Look for "Pramod Dutta" in the entries below. Then write out exactly the line that holds it and every line after it, to the last, and nothing else.

(Recorded data)
• • • • • • •

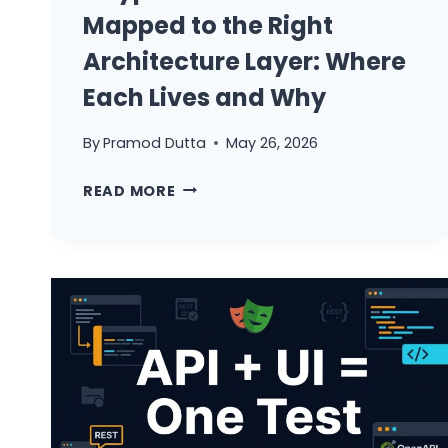
Mapped to the Right
Architecture Layer: Where
Each Lives and Why
By
Pramod Dutta
May 26, 2026
8
READ MORE
TYPES
OF
API
TESTS
MAPPED
TO
THE
RIGHT
ARCHITECTURE
LAYER:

• • • • • • •

▸ TASK RESPONSE
Pramod Dutta
May 26, 2026
8
READ MORE
TYPES
OF
API
TESTS
MAPPED
TO
THE
RIGHT
ARCHITECTURE
LAYER:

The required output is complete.